Collected data:
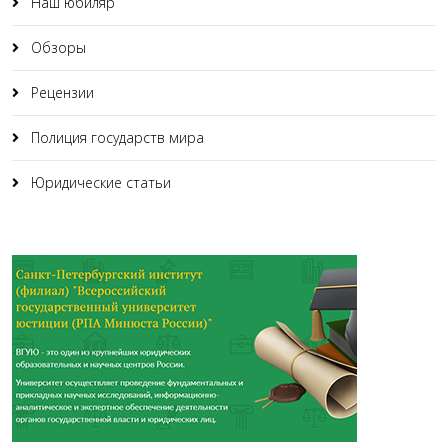
Наш юбиляр
Обзоры
Рецензии
Полиция государств мира
Юридические статьи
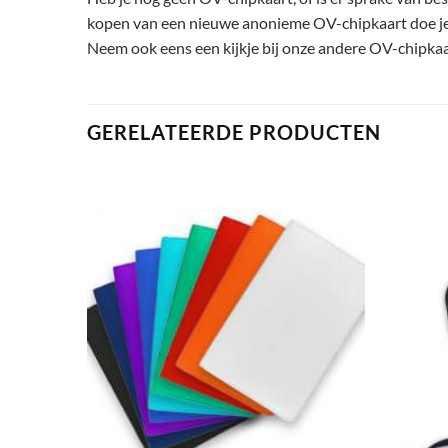
kopen van een nieuwe anonieme OV-chipkaart doe j
Neem ook eens een kijkje bij onze andere OV-chipka
GERELATEERDE PRODUCTEN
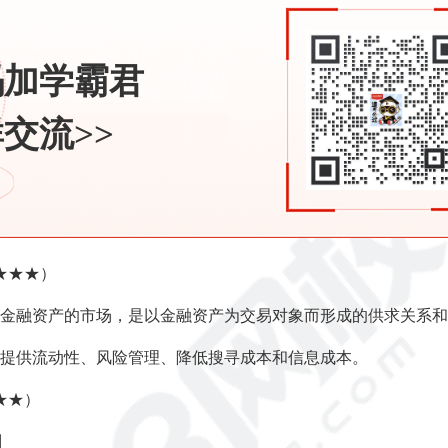
码加学霸君
交流>>
★★★）
金融资产的市场，是以金融资产为交易对象而形成的供求关系和
提供流动性、风险管理、降低搜寻成本和信息成本。
★★）
别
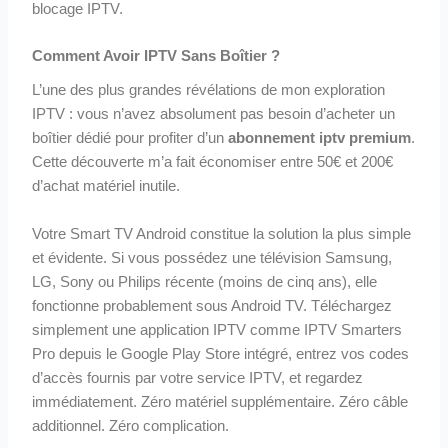
blocage IPTV.
Comment Avoir IPTV Sans Boîtier ?
L’une des plus grandes révélations de mon exploration
IPTV : vous n’avez absolument pas besoin d’acheter un
boîtier dédié pour profiter d’un
abonnement iptv premium
.
Cette découverte m’a fait économiser entre 50€ et 200€
d’achat matériel inutile.
Votre Smart TV Android constitue la solution la plus simple
et évidente. Si vous possédez une télévision Samsung,
LG, Sony ou Philips récente (moins de cinq ans), elle
fonctionne probablement sous Android TV. Téléchargez
simplement une application IPTV comme IPTV Smarters
Pro depuis le Google Play Store intégré, entrez vos codes
d’accès fournis par votre service IPTV, et regardez
immédiatement. Zéro matériel supplémentaire. Zéro câble
additionnel. Zéro complication.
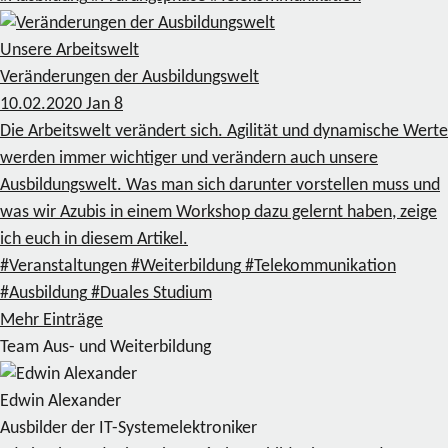
Unsere Arbeitswelt
Veränderungen der Ausbildungswelt
10.02.2020
Jan
8
Die Arbeitswelt verändert sich. Agilität und dynamische Werte
werden immer wichtiger und verändern auch unsere
Ausbildungswelt. Was man sich darunter vorstellen muss und
was wir Azubis in einem Workshop dazu gelernt haben, zeige
ich euch in diesem Artikel.
#Veranstaltungen
#Weiterbildung
#Telekommunikation
#Ausbildung
#Duales Studium
Mehr Einträge
Team Aus- und Weiterbildung
Edwin Alexander
Ausbilder der IT-Systemelektroniker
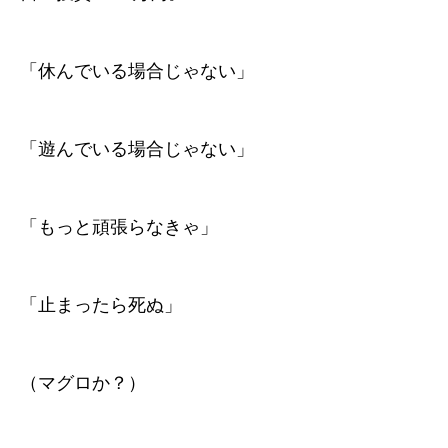
「休んでいる場合じゃない」
「遊んでいる場合じゃない」
「もっと頑張らなきゃ」
「止まったら死ぬ」
（マグロか？）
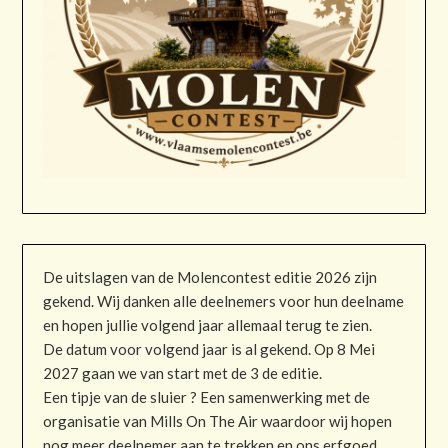
De uitslagen van de Molencontest editie 2026 zijn
gekend. Wij danken alle deelnemers voor hun deelname
en hopen jullie volgend jaar allemaal terug te zien.
De datum voor volgend jaar is al gekend. Op 8 Mei
2027 gaan we van start met de 3 de editie.
Een tipje van de sluier ? Een samenwerking met de
organisatie van Mills On The Air waardoor wij hopen
nog meer deelnemer aan te trekken en ons erfgoed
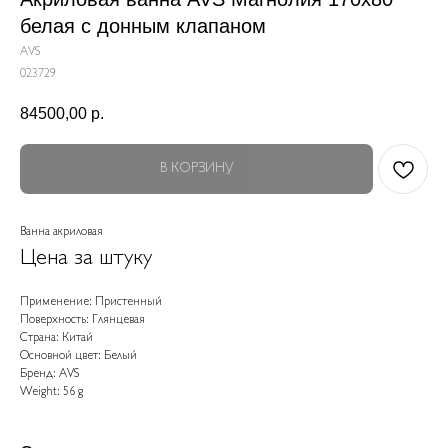
белая c донным клапаном
AVS
023729
84500,00
р.
В КОРЗИНУ
Ванна акриловая
Цена за штуку
Применение: Пристенный
Поверхность: Глянцевая
Страна: Китай
Основной цвет: Белый
Бренд: AVS
Weight: 56 g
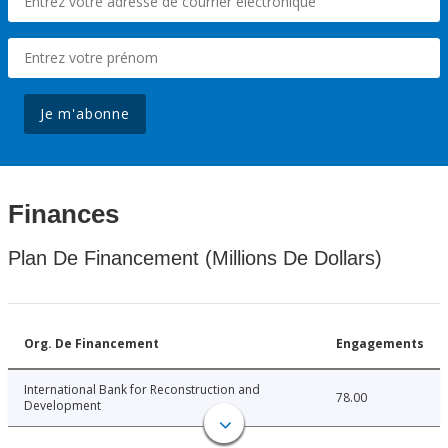
Je m'abonne
Finances
Plan De Financement (Millions De Dollars)
Org. De Financement
Engagements
International Bank for Reconstruction and
78.00
Development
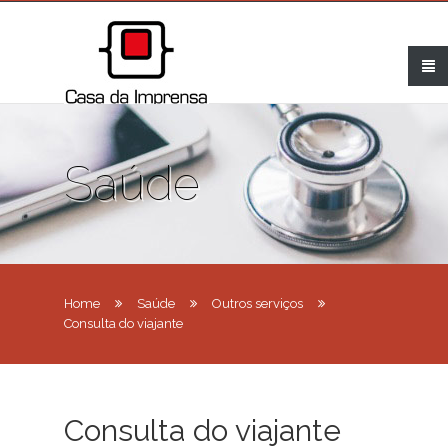
Saúde
Home
Saúde
Outros serviços
Consulta do viajante
Consulta do viajante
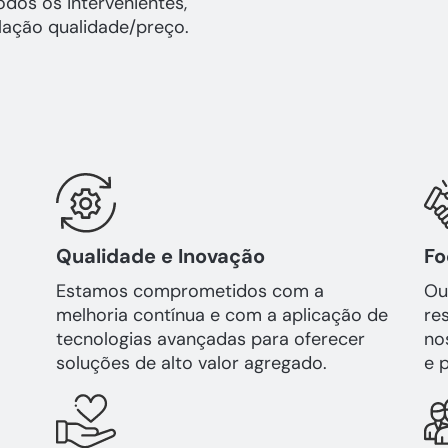
odos os intervenientes,
lação qualidade/preço.
Qualidade e Inovação
Fo
Estamos comprometidos com a
Ou
melhoria contínua e com a aplicação de
re
tecnologias avançadas para oferecer
no
soluções de alto valor agregado.
e 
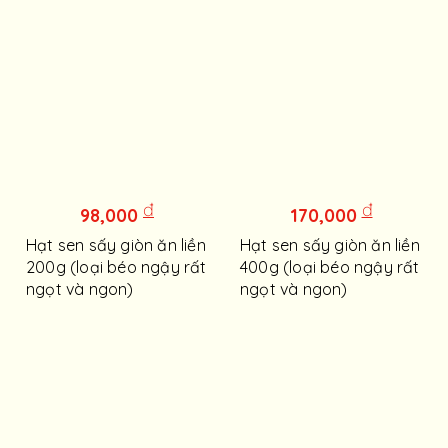
đ
đ
98,000
170,000
Hạt sen sấy giòn ăn liền
Hạt sen sấy giòn ăn liền
200g (loại béo ngậy rất
400g (loại béo ngậy rất
ngọt và ngon)
ngọt và ngon)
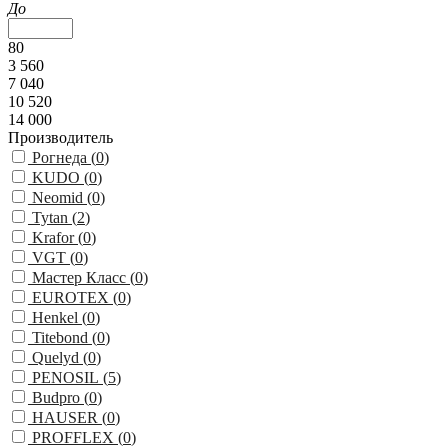
До
80
3 560
7 040
10 520
14 000
Производитель
Рогнеда (
0
)
KUDO (
0
)
Neomid (
0
)
Tytan (
2
)
Krafor (
0
)
VGT (
0
)
Мастер Класс (
0
)
EUROTEX (
0
)
Henkel (
0
)
Titebond (
0
)
Quelyd (
0
)
PENOSIL (
5
)
Budpro (
0
)
HAUSER (
0
)
PROFFLEX (
0
)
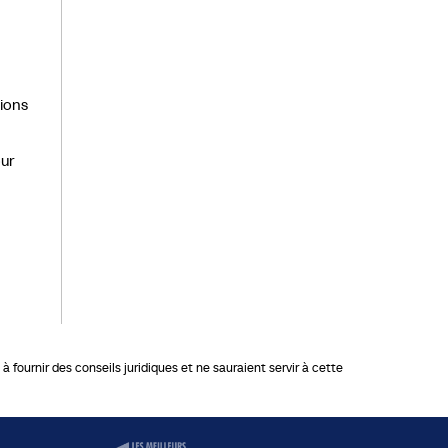
lions
our
 fournir des conseils juridiques et ne sauraient servir à cette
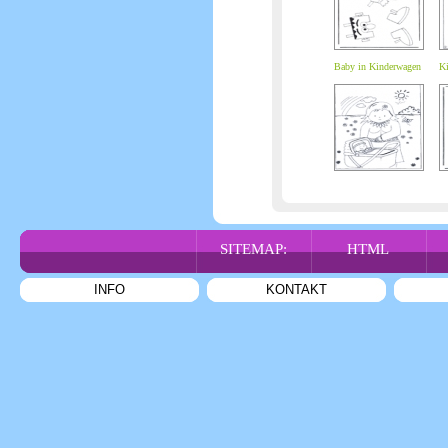
Baby in Kinderwagen
Ki
SITEMAP:
HTML
INFO
KONTAKT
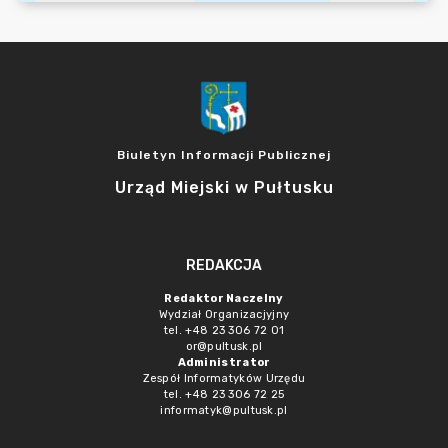
Biuletyn Informacji Publicznej
Urząd Miejski w Pułtusku
REDAKCJA
Redaktor Naczelny
Wydział Organizacjyjny
tel. +48 23 306 72 01
or@pultusk.pl
Administrator
Zespół Informatyków Urzędu
tel. +48 23 306 72 25
informatyk@pultusk.pl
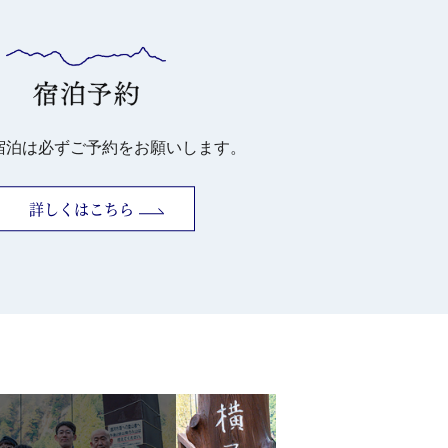
宿泊は必ずご予約をお願いします。
詳しくはこちら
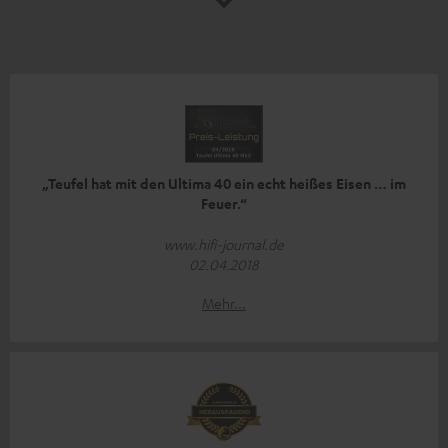
„Teufel hat mit den Ultima 40 ein echt heißes Eisen … im
Feuer.“
www.hifi-journal.de
02.04.2018
Mehr...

Work instruction:
Reproduce every entry above exactly, and omit the pictures.

Exercise output:
Наш юбиляр
Обзоры
Рецензии
Полиция государств мира
Юридические статьи
kopen van een nieuwe anonieme OV-chipkaart doe j
Neem ook eens een kijkje bij onze andere OV-chipka
GERELATEERDE PRODUCTEN
码加学霸君
交流>>
★★★）
金融资产的市场，是以金融资产为交易对象而形成的供求关系和
提供流动性、风险管理、降低搜寻成本和信息成本。
★★）
别
blocage IPTV.
Comment Avoir IPTV Sans Boîtier ?
L’une des plus grandes révélations de mon exploration
IPTV : vous n’avez absolument pas besoin d’acheter un
boîtier dédié pour profiter d’un
abonnement iptv premium
.
Cette découverte m’a fait économiser entre 50€ et 200€
d’achat matériel inutile.
Votre Smart TV Android constitue la solution la plus simple
et évidente. Si vous possédez une télévision Samsung,
LG, Sony ou Philips récente (moins de cinq ans), elle
fonctionne probablement sous Android TV. Téléchargez
simplement une application IPTV comme IPTV Smarters
Pro depuis le Google Play Store intégré, entrez vos codes
d’accès fournis par votre service IPTV, et regardez
immédiatement. Zéro matériel supplémentaire. Zéro câble
additionnel. Zéro complication.
Unsere Arbeitswelt
Veränderungen der Ausbildungswelt
10.02.2020
Jan
8
Die Arbeitswelt verändert sich. Agilität und dynamische Werte
werden immer wichtiger und verändern auch unsere
Ausbildungswelt. Was man sich darunter vorstellen muss und
was wir Azubis in einem Workshop dazu gelernt haben, zeige
ich euch in diesem Artikel.
#Veranstaltungen
#Weiterbildung
#Telekommunikation
#Ausbildung
#Duales Studium
Mehr Einträge
Team Aus- und Weiterbildung
Edwin Alexander
Ausbilder der IT-Systemelektroniker
「休んでいる場合じゃない」
「遊んでいる場合じゃない」
「もっと頑張らなきゃ」
「止まったら死ぬ」
（マグロか？）
De uitslagen van de Molencontest editie 2026 zijn
gekend. Wij danken alle deelnemers voor hun deelname
en hopen jullie volgend jaar allemaal terug te zien.
De datum voor volgend jaar is al gekend. Op 8 Mei
2027 gaan we van start met de 3 de editie.
Een tipje van de sluier ? Een samenwerking met de
organisatie van Mills On The Air waardoor wij hopen
nog meer deelnemer aan te trekken en ons erfgoed
белая c донным клапаном
AVS
023729
84500,00
р.
В КОРЗИНУ
Ванна акриловая
Цена за штуку
Применение: Пристенный
Поверхность: Глянцевая
Страна: Китай
Основной цвет: Белый
Бренд: AVS
Weight: 56 g
Je m'abonne
Finances
Plan De Financement (Millions De Dollars)
Org. De Financement
Engagements
International Bank for Reconstruction and
78.00
Development
Saúde
Home
Saúde
Outros serviços
Consulta do viajante
Consulta do viajante
odos os intervenientes,
lação qualidade/preço.
Qualidade e Inovação
Fo
Estamos comprometidos com a
Ou
melhoria contínua e com a aplicação de
re
tecnologias avançadas para oferecer
no
soluções de alto valor agregado.
e 
đ
đ
98,000
170,000
Hạt sen sấy giòn ăn liền
Hạt sen sấy giòn ăn liền
200g (loại béo ngậy rất
400g (loại béo ngậy rất
ngọt và ngon)
ngọt và ngon)
До
80
3 560
7 040
10 520
14 000
Производитель
Рогнеда (
0
)
KUDO (
0
)
Neomid (
0
)
Tytan (
2
)
Krafor (
0
)
VGT (
0
)
Мастер Класс (
0
)
EUROTEX (
0
)
Henkel (
0
)
Titebond (
0
)
Quelyd (
0
)
PENOSIL (
5
)
Budpro (
0
)
HAUSER (
0
)
PROFFLEX (
0
)
lions
our
 fournir des conseils juridiques et ne sauraient servir à cette
Baby in Kinderwagen
Ki
SITEMAP:
HTML
INFO
KONTAKT
Biuletyn Informacji Publicznej
Urząd Miejski w Pułtusku
REDAKCJA
Redaktor Naczelny
Wydział Organizacjyjny
tel. +48 23 306 72 01
or@pultusk.pl
Administrator
Zespół Informatyków Urzędu
tel. +48 23 306 72 25
informatyk@pultusk.pl
宿泊は必ずご予約をお願いします。
詳しくはこちら
„Teufel hat mit den Ultima 40 ein echt heißes Eisen … im
Feuer.“
www.hifi-journal.de
02.04.2018
Mehr...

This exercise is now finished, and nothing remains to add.